HOLLACE AVA WEINER

HOLLACE AVA WEINER

A Hayride Out of Ukraine

Polish passport photo, ca. 1926. The little girl with the big bow in her hair is the author’s mother-in-law who, at age 7, escaped from Ukraine hidden in a hay wagon. (Family Photos)

Pauline’s earliest memory of Ukraine was the clip-clop of horses hooves pulling a hay wagon that jostled to-and-fro as she lay hidden beneath a pile of straw. Warned not to move or utter a sound, the seven-year-old glimpsed moonlight through strands of straw.  Beside her lay her three-year-old brother, asleep from the motion and the late-night hour.      
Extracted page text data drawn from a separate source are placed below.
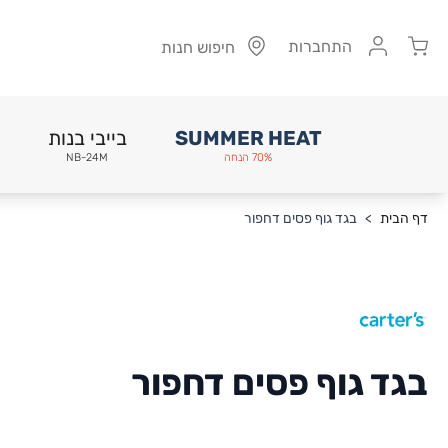
Cart
התחברות
חיפוש חנות
SUMMER HEAT
בייבי בנות
70% הנחה
NB-24M
Skip to Conten
דף הבית
>
בגד גוף פסים דחפור
בגד גוף פסים דחפור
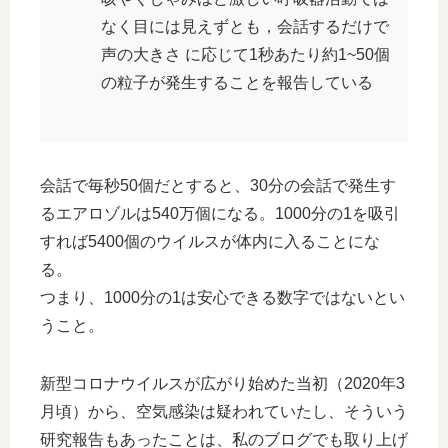
なく目には見えずとも，会話するだけで
声の大きさ に応じて1秒あたり約1~50個
の粒子が発生することを報告している
会話で毎秒50個だとすると、30分の会話で発生す
るエアロゾルは540万個になる。1000分の1を吸引
すれば5400個のウイルスが体内に入ることにな
る。
つまり、1000分の1は安心できる数字ではないとい
うこと。
新型コロナウイルスが広がり始めた当初（2020年3
月頃）から、空気感染は疑われていたし、そういう
研究報告もあったことは、私のブログでも取り上げ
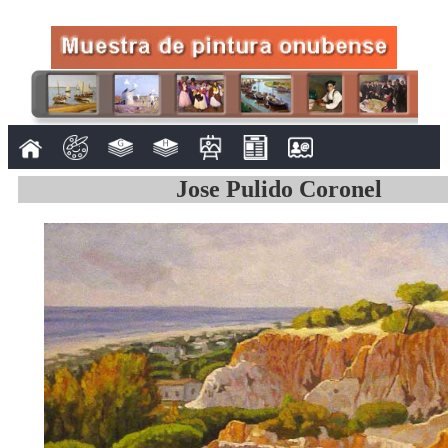
Jose Pulido Coronel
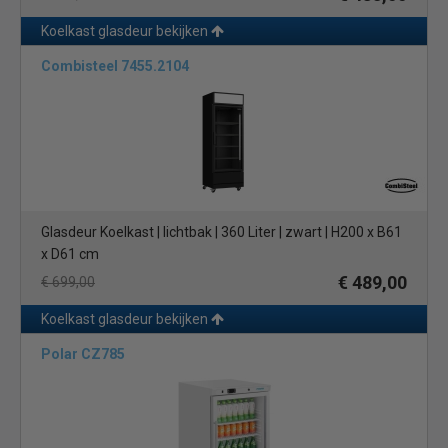
Koelkast glasdeur bekijken
Combisteel 7455.2104
Glasdeur Koelkast | lichtbak | 360 Liter | zwart | H200 x B61
x D61 cm
€ 489,00
€ 699,00
Koelkast glasdeur bekijken
Polar CZ785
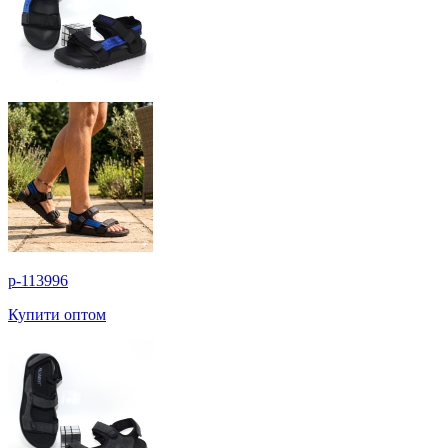
p-113996
Купити оптом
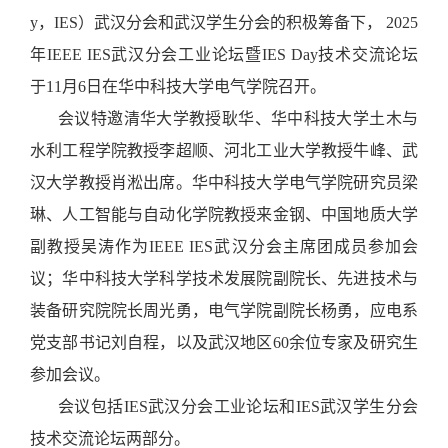
y，IES）武汉分会和武汉学生分会的积极筹备下， 2025
年IEEE
IES
武汉分会工业论坛暨IES Day技术交流论坛
于11月6日
在华中科技大学电气学院召开。
会议特邀清华大学教授耿华、华中科技大学土木与
水利工程学院教授李超顺、河北工业大学教授牛峰、武
汉大学教授肖淞出席。华中科技大学电气学院研究员梁
琳、人工智能与自动化学院教授来金钢、中国地质大学
副教授吴涛作为IEEE
IES武汉分会主席团成员参加会
议；华中科技大学科学技术发展院副院长、先进技术与
装备研究院院长周光勇，电气学院副院长杨勇，应电系
党支部
书记刘自程，以及武汉地区60余位专家及研究生
参加会议。
会议包括IES武汉分会工业论坛和IES武汉学生分会
技术交流论坛两部分。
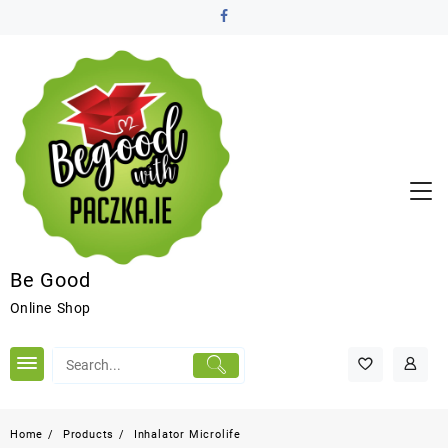
Be Good
Online Shop
Home
Products
Inhalator Microlife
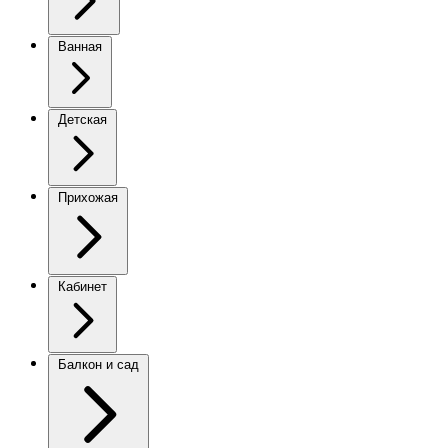
Ванная
Детская
Прихожая
Кабинет
Балкон и сад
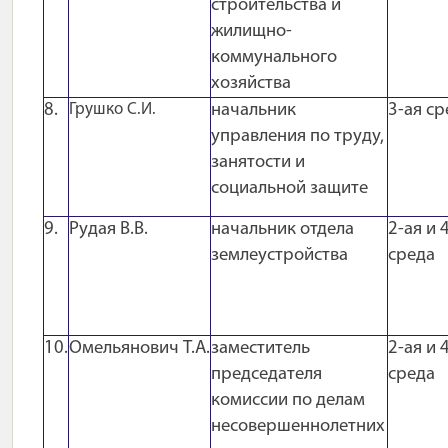
строительства и
жилищно-
коммунального
хозяйства
8.
Грушко С.И.
начальник
3-ая ср
управления по труду,
занятости и
социальной защите
9.
Рудая В.В.
начальник отдела
2-ая и 
землеустройства
среда
10.
Омельянович Т.А.
заместитель
2-ая и 
председателя
среда
комиссии по делам
несовершеннолетних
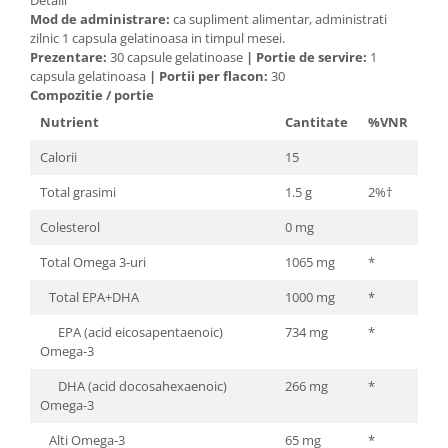
Detalii
Cătină
Mod de administrare:
ca supliment alimentar, administrati
zilnic 1 capsula gelatinoasa in timpul mesei.
Chlorella
Prezentare:
30 capsule gelatinoase
|
Portie de servire:
1
capsula gelatinoasa
|
Portii per flacon:
30
Colina
Compozitie / portie
Electroliti
Nutrient
Cantitate
%VNR
Produse Apicole
Calorii
15
Cacao
Total grasimi
1.5 g
2%†
Colesterol
0 mg
Total Omega 3-uri
1065 mg
*
Total EPA+DHA
1000 mg
*
EPA (acid eicosapentaenoic)
734 mg
*
Omega-3
DHA (acid docosahexaenoic)
266 mg
*
Omega-3
Alti Omega-3
65 mg
*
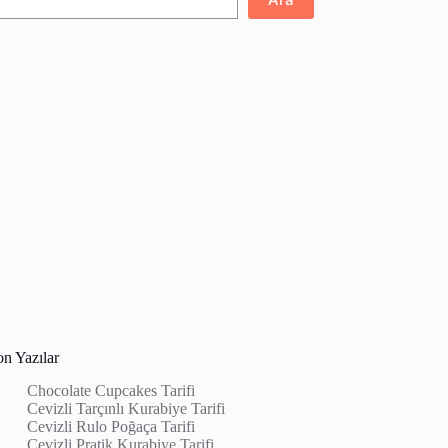
on Yazılar
Chocolate Cupcakes Tarifi
Cevizli Tarçınlı Kurabiye Tarifi
Cevizli Rulo Poğaça Tarifi
Cevizli Pratik Kurabiye Tarifi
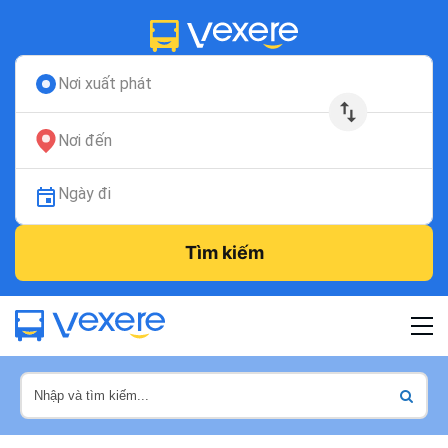
Nơi xuất phát
Nơi đến
Ngày đi
Tìm kiếm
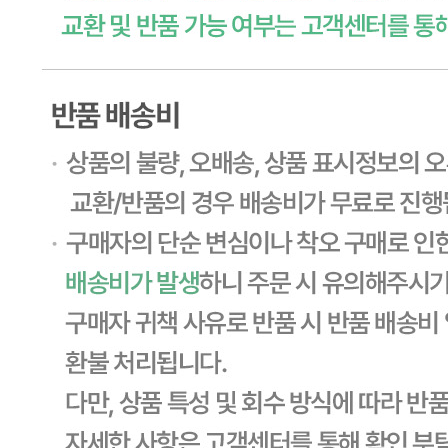
... 🛒 🛒 🛒
🥇
잼.꿀.버터.시럽 BEST
더보기
판매자 정보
Pauline’s family had fled after sundown from her birthplace south of Kyiv, the Ukraine capital, traveling west to escape the Russian Civil War. Despite their haste, Pauline’s mother had pleaded that the wagon detour to her parents’ home in Boguslav. The next thing Pauline remembered was a gentle jerk as her papa pulled the reins. The wagon halted. From her hiding place in the hay, Pauline overheard her mother and grandparents’ last tearful goodbyes.  Then the wagon was on the move, across the damp forest floor toward a remote border crossing 265 miles away. There, her papa had been assured that sleepy customs guards would accept a bribe of a few zlotys and wave the hay wagon into Poland—then, as now, a safe place for Ukrainian refugees.     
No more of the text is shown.